Петербург оказался отрезанным от путей, по которым еще влачились кое-какие продовольственные остатки. Заградительные отряды, останавливая поезда, отбирали все, что находили в тюках и карманах: полфунта жира, пяток яиц, фунт муки, краюху хлеба. Приезжий выходил из вокзала с пустыми руками — в последний раз его обыскивали тут же, на площади, под раскаленной вокзальной башнею с остановившимися часами.
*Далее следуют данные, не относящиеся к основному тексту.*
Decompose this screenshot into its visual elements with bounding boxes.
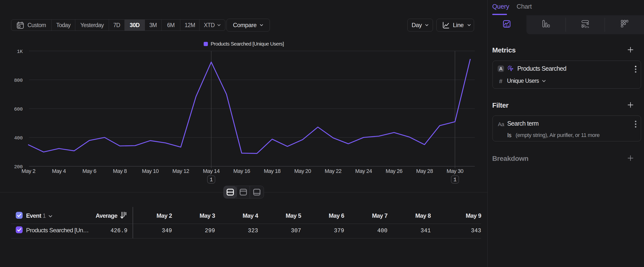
svg-text:1K: 1K xyxy=(17,49,23,55)
svg-text:400: 400 xyxy=(14,135,23,141)
svg-text:600: 600 xyxy=(14,106,23,112)
svg-text:May 6: May 6 xyxy=(82,168,96,174)
svg-text:May 24: May 24 xyxy=(355,168,372,174)
svg-text:May 26: May 26 xyxy=(386,168,402,174)
svg-text:May 8: May 8 xyxy=(113,168,127,174)
svg-text:May 2: May 2 xyxy=(22,168,36,174)
svg-text:May 10: May 10 xyxy=(142,168,159,174)
svg-text:May 22: May 22 xyxy=(325,168,342,174)
svg-text:May 16: May 16 xyxy=(234,168,250,174)
svg-text:May 14: May 14 xyxy=(203,168,220,174)
svg-text:May 18: May 18 xyxy=(264,168,280,174)
svg-text:May 30: May 30 xyxy=(447,168,464,174)
svg-text:May 12: May 12 xyxy=(172,168,189,174)
svg-text:May 4: May 4 xyxy=(52,168,66,174)
svg-text:1: 1 xyxy=(210,177,213,183)
svg-text:1: 1 xyxy=(453,177,456,183)
svg-text:May 28: May 28 xyxy=(416,168,433,174)
svg-text:800: 800 xyxy=(14,78,23,83)
svg-text:May 20: May 20 xyxy=(294,168,311,174)
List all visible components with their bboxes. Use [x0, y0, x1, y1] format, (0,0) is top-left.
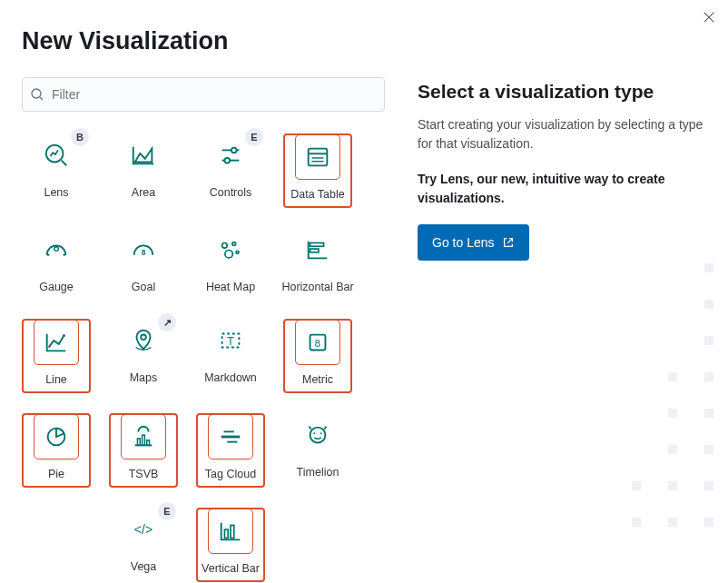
filter-input[interactable] [50, 86, 377, 103]
viz-tile-maps[interactable]: ↗ Maps [109, 319, 178, 393]
vega-icon: </> [130, 516, 157, 543]
viz-label: Vertical Bar [202, 562, 260, 575]
viz-label: Pie [48, 468, 64, 480]
page-title: New Visualization [22, 27, 728, 55]
viz-label: Markdown [204, 371, 257, 384]
svg-point-20 [236, 251, 239, 253]
viz-grid: B Lens Area [22, 133, 385, 582]
viz-tile-tagcloud[interactable]: Tag Cloud [196, 413, 265, 488]
viz-tile-pie[interactable]: Pie [22, 413, 91, 488]
viz-tile-lens[interactable]: B Lens [22, 133, 91, 208]
viz-label: Controls [210, 186, 252, 199]
vbar-icon [217, 518, 244, 545]
side-description: Start creating your visualization by sel… [418, 115, 706, 153]
tagcloud-icon [217, 423, 244, 450]
svg-rect-31 [137, 439, 140, 446]
viz-label: Line [45, 373, 67, 386]
go-to-lens-button[interactable]: Go to Lens [418, 224, 529, 261]
svg-point-0 [32, 89, 41, 98]
badge-external: ↗ [158, 313, 176, 331]
badge-experimental: E [245, 128, 263, 146]
viz-tile-controls[interactable]: E Controls [196, 133, 265, 208]
close-icon[interactable] [703, 11, 715, 24]
heatmap-icon [217, 236, 244, 263]
svg-text:8: 8 [315, 338, 320, 349]
viz-tile-datatable[interactable]: Data Table [283, 133, 352, 208]
viz-tile-area[interactable]: Area [109, 133, 178, 208]
gauge-icon [43, 236, 70, 263]
svg-point-18 [232, 242, 236, 246]
maps-icon [130, 327, 157, 354]
svg-rect-32 [143, 435, 145, 445]
svg-text:</>: </> [134, 522, 152, 537]
svg-rect-8 [309, 149, 328, 166]
svg-point-7 [224, 158, 230, 163]
side-heading: Select a visualization type [418, 81, 706, 103]
viz-tile-tsvb[interactable]: TSVB [109, 413, 178, 488]
svg-rect-21 [310, 243, 324, 247]
metric-icon: 8 [304, 329, 331, 356]
svg-text:T: T [227, 335, 234, 348]
viz-label: Gauge [39, 281, 74, 293]
svg-point-37 [310, 428, 326, 443]
svg-point-5 [231, 148, 237, 153]
602px-tile-vbar[interactable]: Vertical Bar [196, 508, 265, 582]
viz-tile-timelion[interactable]: Timelion [283, 413, 352, 488]
svg-rect-42 [231, 525, 234, 538]
viz-label: Tag Cloud [205, 468, 256, 480]
svg-point-19 [225, 250, 232, 257]
tsvb-icon [130, 423, 157, 450]
viz-tile-line[interactable]: Line [22, 319, 91, 393]
badge-experimental: E [158, 502, 176, 520]
popout-icon [502, 236, 515, 249]
svg-line-1 [40, 97, 43, 100]
badge-beta: B [71, 128, 89, 146]
svg-point-39 [320, 432, 322, 434]
svg-text:8: 8 [142, 248, 146, 257]
cta-label: Go to Lens [432, 235, 495, 250]
svg-point-14 [54, 247, 59, 252]
timelion-icon [304, 421, 331, 449]
filter-input-wrap[interactable] [22, 77, 385, 112]
svg-line-3 [62, 161, 67, 166]
viz-tile-metric[interactable]: 8 Metric [283, 319, 352, 393]
datatable-icon [304, 143, 331, 171]
area-icon [130, 142, 157, 169]
viz-tile-goal[interactable]: 8 Goal [109, 228, 178, 299]
side-promo: Try Lens, our new, intuitive way to crea… [418, 170, 706, 208]
viz-label: Data Table [290, 188, 345, 201]
viz-tile-hbar[interactable]: Horizontal Bar [283, 228, 352, 299]
viz-label: Vega [131, 560, 157, 573]
viz-label: Horizontal Bar [281, 281, 353, 293]
viz-label: Timelion [297, 466, 339, 479]
viz-label: Goal [132, 281, 155, 293]
lens-icon [43, 142, 70, 169]
svg-point-24 [141, 334, 146, 340]
pie-icon [43, 423, 70, 450]
viz-tile-vega[interactable]: E </> Vega [109, 508, 178, 582]
viz-label: Heat Map [206, 281, 255, 293]
viz-tile-markdown[interactable]: T Markdown [196, 319, 265, 393]
viz-label: Area [132, 186, 155, 199]
viz-tile-gauge[interactable]: Gauge [22, 228, 91, 299]
line-icon [43, 329, 70, 356]
right-panel: Select a visualization type Start creati… [418, 77, 706, 582]
svg-line-43 [507, 239, 512, 243]
svg-rect-22 [310, 249, 319, 252]
goal-icon: 8 [130, 236, 157, 263]
svg-point-17 [222, 243, 228, 249]
left-panel: B Lens Area [22, 77, 385, 582]
viz-label: Maps [130, 371, 158, 384]
viz-label: TSVB [129, 468, 159, 480]
viz-tile-heatmap[interactable]: Heat Map [196, 228, 265, 299]
markdown-icon: T [217, 327, 244, 354]
controls-icon [217, 142, 244, 169]
svg-rect-41 [224, 529, 228, 538]
search-icon [30, 87, 44, 102]
viz-label: Metric [302, 373, 333, 386]
hbar-icon [304, 236, 331, 263]
svg-point-23 [63, 334, 65, 337]
svg-point-38 [313, 432, 315, 434]
viz-label: Lens [44, 186, 68, 199]
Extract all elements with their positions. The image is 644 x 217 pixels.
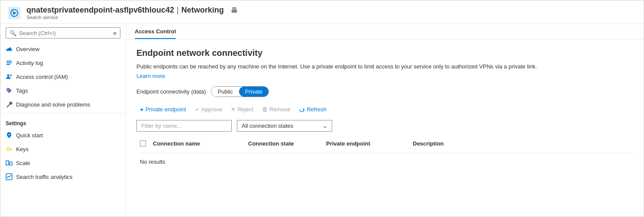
refresh-button[interactable]: Refresh <box>295 104 330 114</box>
svg-rect-14 <box>11 150 12 151</box>
svg-rect-15 <box>6 161 9 165</box>
sidebar-item-search-traffic[interactable]: Search traffic analytics <box>0 170 126 184</box>
svg-text:A: A <box>12 10 14 12</box>
svg-point-8 <box>7 74 10 77</box>
page-header: A qnatestprivateendpoint-asflpv6thlouc42… <box>0 0 644 24</box>
no-results-message: No results <box>136 153 633 170</box>
sidebar-item-tags[interactable]: Tags <box>0 84 126 97</box>
list-icon <box>6 59 13 66</box>
svg-rect-5 <box>6 61 12 62</box>
toggle-public[interactable]: Public <box>211 87 239 97</box>
chevron-down-icon: ⌄ <box>323 123 327 129</box>
filter-input[interactable] <box>136 120 232 132</box>
filter-row: All connection states ⌄ <box>136 120 633 132</box>
refresh-icon <box>299 106 305 113</box>
col-connection-name: Connection name <box>149 139 245 149</box>
refresh-label: Refresh <box>307 106 327 113</box>
plus-icon: + <box>140 106 144 113</box>
svg-rect-6 <box>6 62 12 63</box>
description-text: Public endpoints can be reached by any m… <box>136 62 633 71</box>
col-private-endpoint: Private endpoint <box>323 139 409 149</box>
svg-point-12 <box>7 148 10 151</box>
search-input[interactable] <box>19 30 88 36</box>
toggle-private[interactable]: Private <box>239 87 269 97</box>
svg-rect-16 <box>10 162 12 165</box>
sidebar-item-diagnose[interactable]: Diagnose and solve problems <box>0 97 126 111</box>
toggle-group: Public Private <box>211 86 269 97</box>
sidebar-item-quick-start-label: Quick start <box>16 132 43 139</box>
col-description: Description <box>409 139 633 149</box>
tab-access-control[interactable]: Access Control <box>135 24 176 39</box>
table-header: Connection name Connection state Private… <box>136 135 633 153</box>
trash-icon: 🗑 <box>262 106 268 113</box>
col-checkbox <box>136 139 149 149</box>
checkmark-icon: ✓ <box>195 106 200 113</box>
resource-subtitle: Search service <box>26 15 238 20</box>
tab-bar: Access Control <box>126 24 644 39</box>
filter-dropdown[interactable]: All connection states ⌄ <box>237 120 332 132</box>
print-icon[interactable]: 🖶 <box>231 6 238 14</box>
svg-point-10 <box>7 89 8 90</box>
svg-rect-13 <box>10 149 12 150</box>
wrench-icon <box>6 101 13 108</box>
main-content: Access Control Endpoint network connecti… <box>126 24 644 217</box>
scale-icon <box>6 159 13 166</box>
remove-label: Remove <box>269 106 290 113</box>
add-private-endpoint-button[interactable]: + Private endpoint <box>136 104 190 115</box>
content-body: Endpoint network connectivity Public end… <box>126 39 644 179</box>
sidebar-item-scale[interactable]: Scale <box>0 156 126 170</box>
settings-divider <box>0 113 126 113</box>
key-icon <box>6 146 13 152</box>
cloud-icon <box>6 45 13 52</box>
approve-button[interactable]: ✓ Approve <box>191 104 226 114</box>
sidebar-item-access-control[interactable]: Access control (IAM) <box>0 70 126 84</box>
add-label: Private endpoint <box>146 106 186 113</box>
col-connection-state: Connection state <box>245 139 323 149</box>
sidebar-item-diagnose-label: Diagnose and solve problems <box>16 101 90 108</box>
reject-label: Reject <box>237 106 253 113</box>
sidebar-item-tags-label: Tags <box>16 87 28 94</box>
sidebar-item-activity-log-label: Activity log <box>16 60 43 66</box>
x-icon: ✕ <box>231 106 236 113</box>
rocket-icon <box>6 132 13 139</box>
reject-button[interactable]: ✕ Reject <box>227 104 257 114</box>
header-title-group: qnatestprivateendpoint-asflpv6thlouc42 |… <box>26 6 238 20</box>
svg-rect-7 <box>6 64 10 65</box>
sidebar-item-quick-start[interactable]: Quick start <box>0 128 126 142</box>
sidebar-item-iam-label: Access control (IAM) <box>16 74 68 80</box>
sidebar-item-overview-label: Overview <box>16 46 39 52</box>
approve-label: Approve <box>201 106 222 113</box>
toolbar: + Private endpoint ✓ Approve ✕ Reject 🗑 … <box>136 104 633 115</box>
sidebar-item-keys-label: Keys <box>16 146 29 152</box>
page-name: Networking <box>181 6 224 15</box>
svg-point-11 <box>9 134 10 136</box>
sidebar-item-keys[interactable]: Keys <box>0 142 126 156</box>
collapse-button[interactable]: « <box>113 29 117 36</box>
header-checkbox[interactable] <box>140 140 146 146</box>
sidebar-item-overview[interactable]: Overview <box>0 42 126 56</box>
search-box[interactable]: 🔍 « <box>6 27 120 39</box>
people-icon <box>6 73 13 80</box>
header-divider: | <box>177 6 179 15</box>
sidebar-item-search-traffic-label: Search traffic analytics <box>16 174 73 180</box>
settings-section-label: Settings <box>0 115 126 128</box>
resource-icon: A <box>7 6 21 20</box>
svg-point-9 <box>10 74 12 76</box>
resource-name: qnatestprivateendpoint-asflpv6thlouc42 <box>26 6 174 15</box>
sidebar-item-activity-log[interactable]: Activity log <box>0 56 126 70</box>
filter-dropdown-label: All connection states <box>242 123 293 129</box>
page-title: Endpoint network connectivity <box>136 48 633 58</box>
search-icon: 🔍 <box>10 30 16 36</box>
connectivity-label: Endpoint connectivity (data) <box>136 88 206 95</box>
connectivity-row: Endpoint connectivity (data) Public Priv… <box>136 86 633 97</box>
remove-button[interactable]: 🗑 Remove <box>259 104 294 114</box>
sidebar-item-scale-label: Scale <box>16 160 30 166</box>
learn-more-link[interactable]: Learn more <box>136 73 165 79</box>
table-body: No results <box>136 153 633 170</box>
sidebar: 🔍 « Overview Activity log <box>0 24 126 217</box>
analytics-icon <box>6 173 13 180</box>
tag-icon <box>6 87 13 94</box>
В Петербурге не осталось ни одной крупинки соли, ни одного обломка сахара, ни одного лукошка с яйцами, ни одного бочонка с маслом. Из селедок варили суп, из вареных селедок готовили жаркое; прежде чем положить их в кастрюлю, из селедок выскабливали червей.
С наступлением тепла, еще по весне, на улицах Петербурга появились первые юродивые. В середине лета число их значительно увеличилось, Петербург никогда не знал такого количества юродивых. Вот приблизительный перечень петербургских юродивых 1920-го года:
1. Бывший помощник присяжного поверенного Борис Авдеевич Раппопорт. В октябре 17-го года дал обет не бриться и не стричься до тех пор, пока не падут большевики. Бороду закладывал за пояс, волосы прятал под воротник. Говорили, что волосы его отросли до седалищного места, но проверить это никому не удалось, так как Борис Авдеевич Раппопорт поклялся не только не стричься и не бриться, но также — не раздеваться и не менять одежды. В начале 22-го года исчез из Петербурга. Одни рассказывали, будто он повесился на собственной бороде, другие решительно утверждали, что он просто обрился наголо и поступил на советскую службу.
2. Яков Валерьянович Дышко. Требовал, чтобы все называли его Феликсом, причем отличался кротостью и добротой характера и, собирая на улице зевак, читал декрет об упразднении ЧК. В 21-м году расстрелян за полной ненужностью.
3. Марья Кондратьевна Колпакова. Ежедневно с 8 ч. утра до 8 ч. вечера плакала навзрыд на углу Надеждинской улицы и Баскова переулка. От подаяний отказывалась. С наступлением осени пропала без вести.
4. Человек без имени, выдававший себя — то за наследника-цесаревича, то за Императрицу Александру Феодоровну. Отправлен на принудительные работы.